Applying Jobs-to-be-Done Without Pretending
Most JTBD analyses are theatre. Here's how the Customer Job Agent grounds every job statement in evidence — and what to upload to make it work.
The problem with most JTBD analyses
Jobs-to-be-Done is a powerful framework — when applied rigorously. The problem is that most analyses cut corners: they restate features as "jobs," confuse demographics with motivations, and produce job statements that no real customer would recognise.
The Customer Job Agent in QuantShift AI is built to avoid those failure modes. Three rules drive it.
1. Every job is grounded in evidence
The agent will not surface a job that can't be supported by a direct quote or specific data point from the documents you uploaded. If you upload nothing, it falls back to public proxy data and clearly labels the analysis as lower-confidence.

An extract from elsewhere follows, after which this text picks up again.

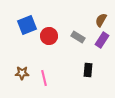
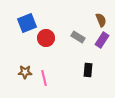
brown semicircle: rotated 128 degrees clockwise
blue square: moved 2 px up
red circle: moved 3 px left, 2 px down
brown star: moved 3 px right, 1 px up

2. Every job follows the structured format
"When [situation], I want to [motivation], so I can [outcome]." Vague jobs that don't follow this structure get rejected. This isn't pedantry — the structure forces you to identify the trigger, the motivation, and the desired outcome separately, which is what makes JTBD useful in the first place.
3. Trends matter as much as state
A job that's becoming more prominent over time is more strategically valuable than one that's stable. The agent estimates trend direction (growing / stable / declining) for every job — even when data is thin, it makes a defensible call and says so.
What to upload
The agent works best with first-party data: customer interview transcripts, support ticket exports, NPS surveys with open-ended responses, win/loss notes. Upload them as PDF or CSV. If you connect Notion via MCP, the agent can also pull research docs and meeting notes from there.
We don't currently support direct platform exports (Zendesk, Intercom, etc.) — you need to compile the data yourself first. We're keeping the data ingestion surface intentionally small while we get the analysis layer right.